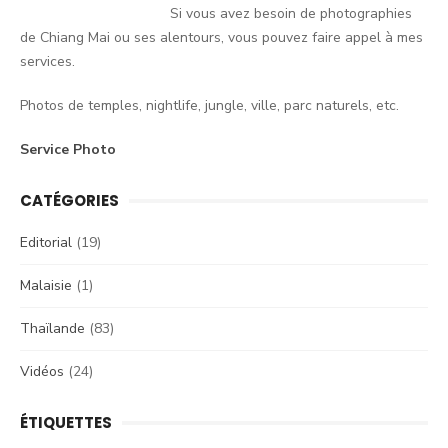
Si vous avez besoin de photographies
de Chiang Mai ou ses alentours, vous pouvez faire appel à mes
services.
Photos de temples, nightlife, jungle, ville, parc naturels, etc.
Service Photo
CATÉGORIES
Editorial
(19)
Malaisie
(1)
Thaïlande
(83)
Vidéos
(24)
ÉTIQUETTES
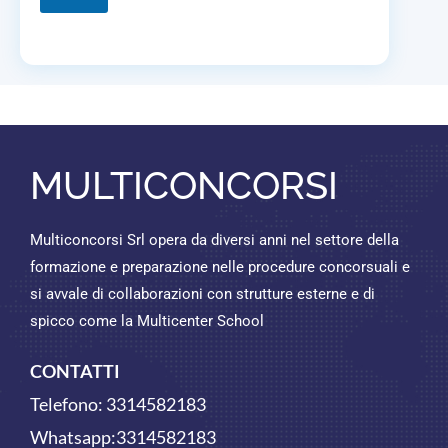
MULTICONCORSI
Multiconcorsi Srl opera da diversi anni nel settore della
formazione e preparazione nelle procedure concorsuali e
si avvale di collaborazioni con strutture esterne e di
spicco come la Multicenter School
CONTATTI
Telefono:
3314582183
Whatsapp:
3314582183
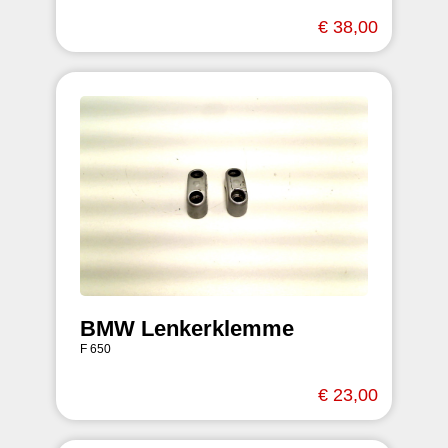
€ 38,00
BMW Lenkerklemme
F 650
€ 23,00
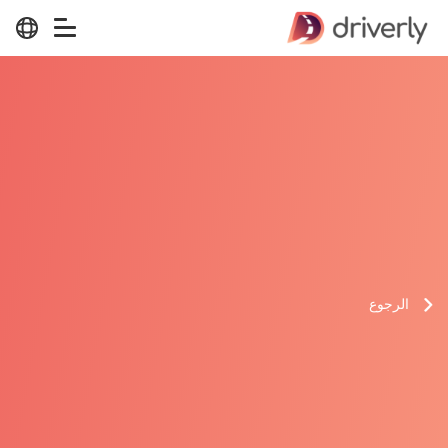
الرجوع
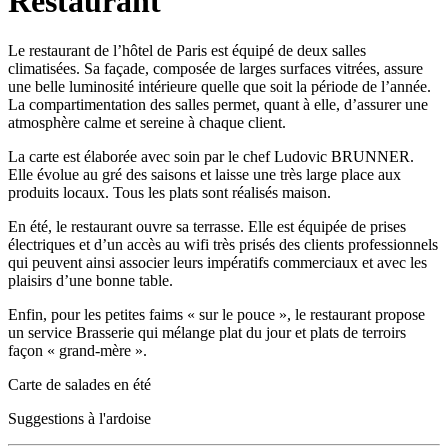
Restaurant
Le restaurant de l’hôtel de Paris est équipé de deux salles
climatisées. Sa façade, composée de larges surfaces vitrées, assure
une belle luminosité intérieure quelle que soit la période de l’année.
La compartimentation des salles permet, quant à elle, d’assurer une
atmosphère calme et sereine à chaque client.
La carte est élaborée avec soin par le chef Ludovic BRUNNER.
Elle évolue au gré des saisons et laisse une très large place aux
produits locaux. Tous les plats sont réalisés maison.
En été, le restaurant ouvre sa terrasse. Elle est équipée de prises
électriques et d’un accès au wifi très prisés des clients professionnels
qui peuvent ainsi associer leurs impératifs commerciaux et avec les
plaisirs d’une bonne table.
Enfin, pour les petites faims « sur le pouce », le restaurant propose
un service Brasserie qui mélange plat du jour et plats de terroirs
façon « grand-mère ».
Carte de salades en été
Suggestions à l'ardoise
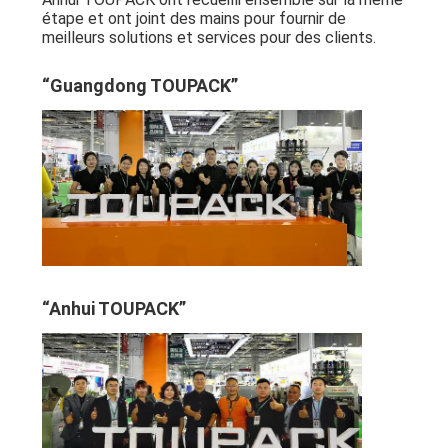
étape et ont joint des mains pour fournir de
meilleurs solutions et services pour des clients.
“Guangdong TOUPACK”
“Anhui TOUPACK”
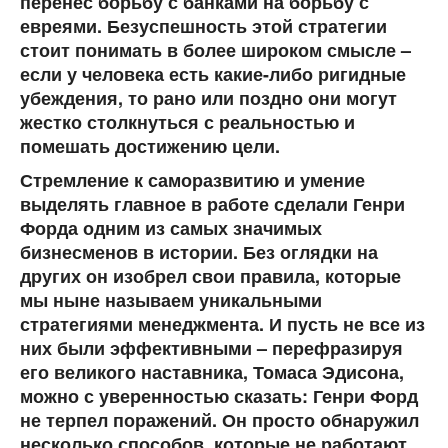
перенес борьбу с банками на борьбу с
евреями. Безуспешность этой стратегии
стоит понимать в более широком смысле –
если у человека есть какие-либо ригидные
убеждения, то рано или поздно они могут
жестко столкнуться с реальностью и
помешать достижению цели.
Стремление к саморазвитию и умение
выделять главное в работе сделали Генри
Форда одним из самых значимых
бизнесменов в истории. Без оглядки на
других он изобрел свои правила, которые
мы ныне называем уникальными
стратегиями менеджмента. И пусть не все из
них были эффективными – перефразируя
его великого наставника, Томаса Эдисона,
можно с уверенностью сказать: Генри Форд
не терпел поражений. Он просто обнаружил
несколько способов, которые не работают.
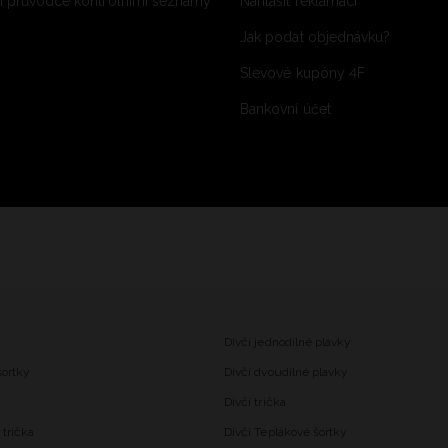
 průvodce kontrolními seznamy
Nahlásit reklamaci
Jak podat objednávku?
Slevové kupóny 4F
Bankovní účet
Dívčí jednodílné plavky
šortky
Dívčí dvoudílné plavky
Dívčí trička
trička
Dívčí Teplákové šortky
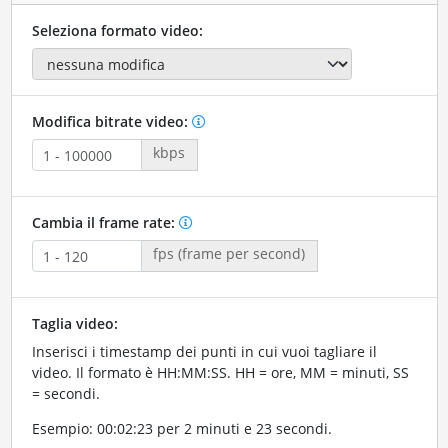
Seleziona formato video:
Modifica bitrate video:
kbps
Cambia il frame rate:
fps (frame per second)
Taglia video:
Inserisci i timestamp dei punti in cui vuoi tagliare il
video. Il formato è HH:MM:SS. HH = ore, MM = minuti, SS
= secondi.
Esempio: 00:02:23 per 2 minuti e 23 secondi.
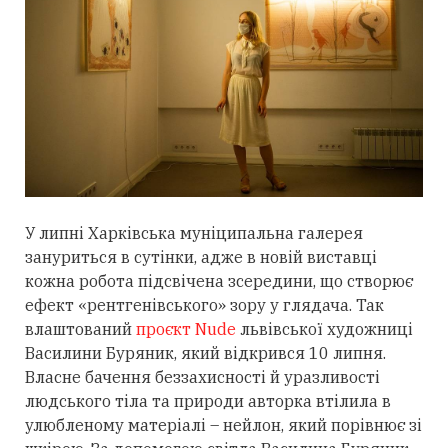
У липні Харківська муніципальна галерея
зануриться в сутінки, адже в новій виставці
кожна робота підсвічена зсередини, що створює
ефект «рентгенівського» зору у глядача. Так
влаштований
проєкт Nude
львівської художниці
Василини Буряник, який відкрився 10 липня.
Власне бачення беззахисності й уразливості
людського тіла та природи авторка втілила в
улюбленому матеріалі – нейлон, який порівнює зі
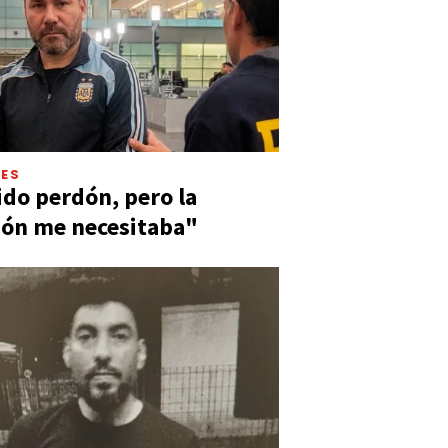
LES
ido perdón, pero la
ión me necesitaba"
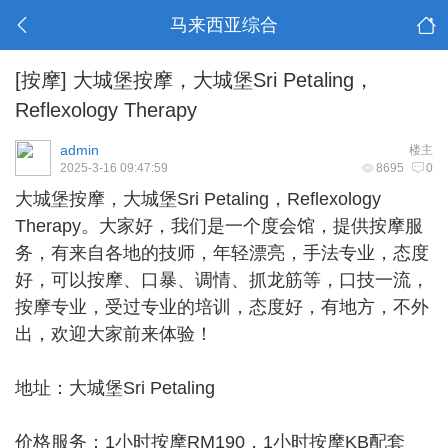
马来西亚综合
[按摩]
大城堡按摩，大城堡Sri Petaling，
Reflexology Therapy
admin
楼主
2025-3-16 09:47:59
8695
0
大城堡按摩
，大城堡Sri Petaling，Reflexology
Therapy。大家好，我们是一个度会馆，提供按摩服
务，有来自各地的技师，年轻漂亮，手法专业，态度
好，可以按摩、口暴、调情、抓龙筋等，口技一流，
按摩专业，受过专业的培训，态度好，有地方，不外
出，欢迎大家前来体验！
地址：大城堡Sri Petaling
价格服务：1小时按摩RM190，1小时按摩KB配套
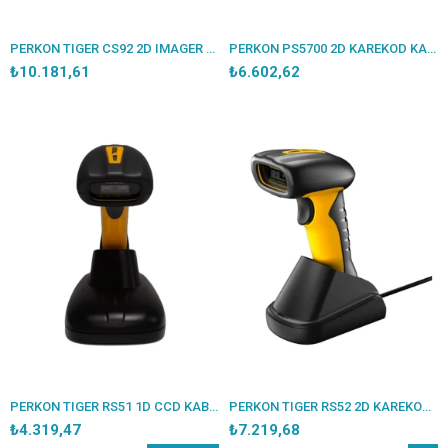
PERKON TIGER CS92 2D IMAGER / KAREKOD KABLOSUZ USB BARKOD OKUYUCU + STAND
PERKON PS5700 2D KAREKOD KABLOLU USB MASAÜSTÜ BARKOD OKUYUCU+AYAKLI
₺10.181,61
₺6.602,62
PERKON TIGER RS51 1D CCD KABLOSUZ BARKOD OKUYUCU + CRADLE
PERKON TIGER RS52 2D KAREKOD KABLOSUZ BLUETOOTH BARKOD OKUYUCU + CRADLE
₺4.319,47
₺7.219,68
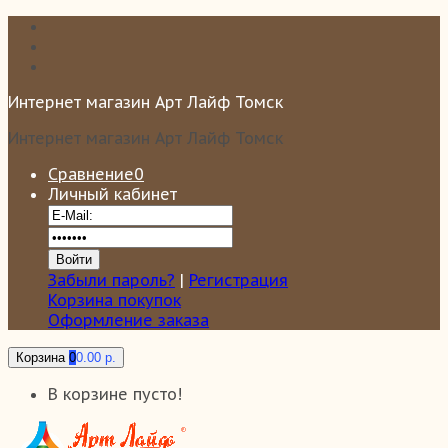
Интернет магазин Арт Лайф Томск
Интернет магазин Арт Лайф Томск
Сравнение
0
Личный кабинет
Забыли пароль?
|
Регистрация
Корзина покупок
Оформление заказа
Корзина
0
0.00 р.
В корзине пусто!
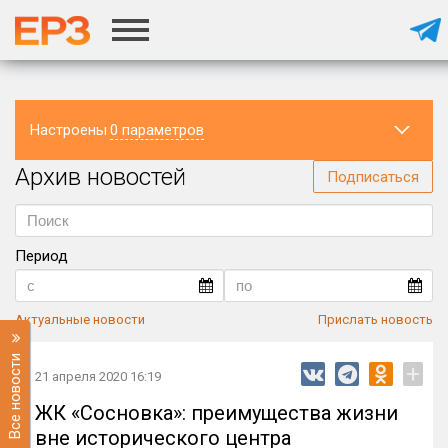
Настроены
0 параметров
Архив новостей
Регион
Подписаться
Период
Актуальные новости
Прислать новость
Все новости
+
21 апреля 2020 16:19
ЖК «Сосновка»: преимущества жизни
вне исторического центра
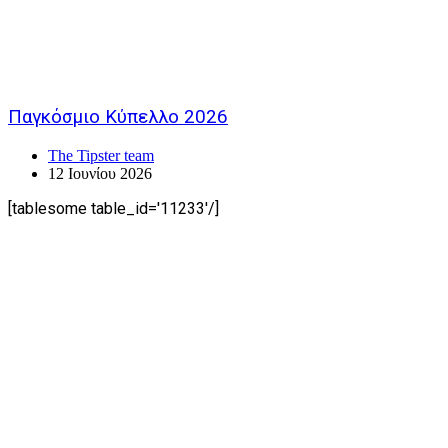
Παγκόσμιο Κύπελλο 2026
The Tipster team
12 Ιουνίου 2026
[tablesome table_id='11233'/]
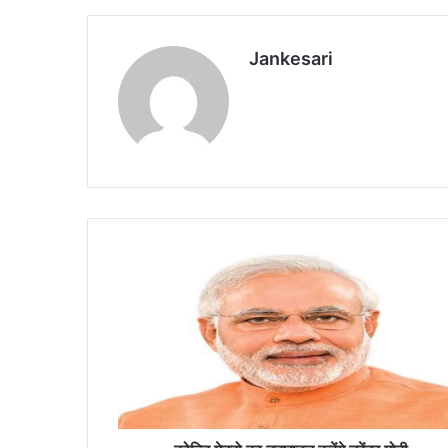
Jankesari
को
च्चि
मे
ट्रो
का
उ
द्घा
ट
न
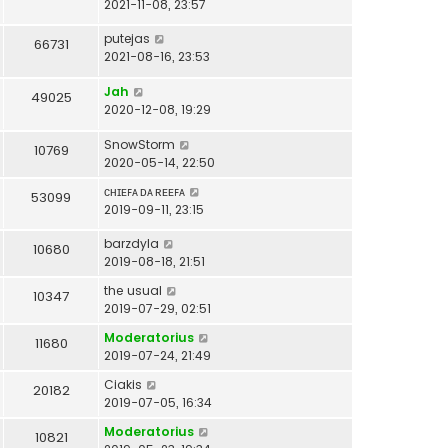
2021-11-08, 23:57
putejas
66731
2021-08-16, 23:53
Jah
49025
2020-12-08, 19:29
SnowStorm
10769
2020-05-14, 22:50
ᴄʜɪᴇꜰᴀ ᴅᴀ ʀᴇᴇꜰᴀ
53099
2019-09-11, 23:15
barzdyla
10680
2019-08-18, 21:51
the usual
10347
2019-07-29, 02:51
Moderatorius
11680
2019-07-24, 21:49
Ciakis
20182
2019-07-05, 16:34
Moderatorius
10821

+++

## [Requirement]
Using the material above, restate word for word the lines from the line that has "Регистрация" to the last line, inclusive, with pictures omitted.

## [Solution to this exercise]
Регистрация
Корзина покупок
Оформление заказа
Корзина
0
0.00 р.
В корзине пусто!
Настроены
0 параметров
Архив новостей
Регион
Подписаться
Период
Актуальные новости
Прислать новость
Все новости
+
21 апреля 2020 16:19
ЖК «Сосновка»: преимущества жизни
вне исторического центра
Παγκόσμιο Κύπελλο 2026
The Tipster team
12 Ιουνίου 2026
[tablesome table_id='11233'/]
Jankesari
को
च्चि
मे
ट्रो
का
उ
द्घा
ट
न
2021-11-08, 23:57
putejas
66731
2021-08-16, 23:53
Jah
49025
2020-12-08, 19:29
SnowStorm
10769
2020-05-14, 22:50
ᴄʜɪᴇꜰᴀ ᴅᴀ ʀᴇᴇꜰᴀ
53099
2019-09-11, 23:15
barzdyla
10680
2019-08-18, 21:51
the usual
10347
2019-07-29, 02:51
Moderatorius
11680
2019-07-24, 21:49
Ciakis
20182
2019-07-05, 16:34
Moderatorius
10821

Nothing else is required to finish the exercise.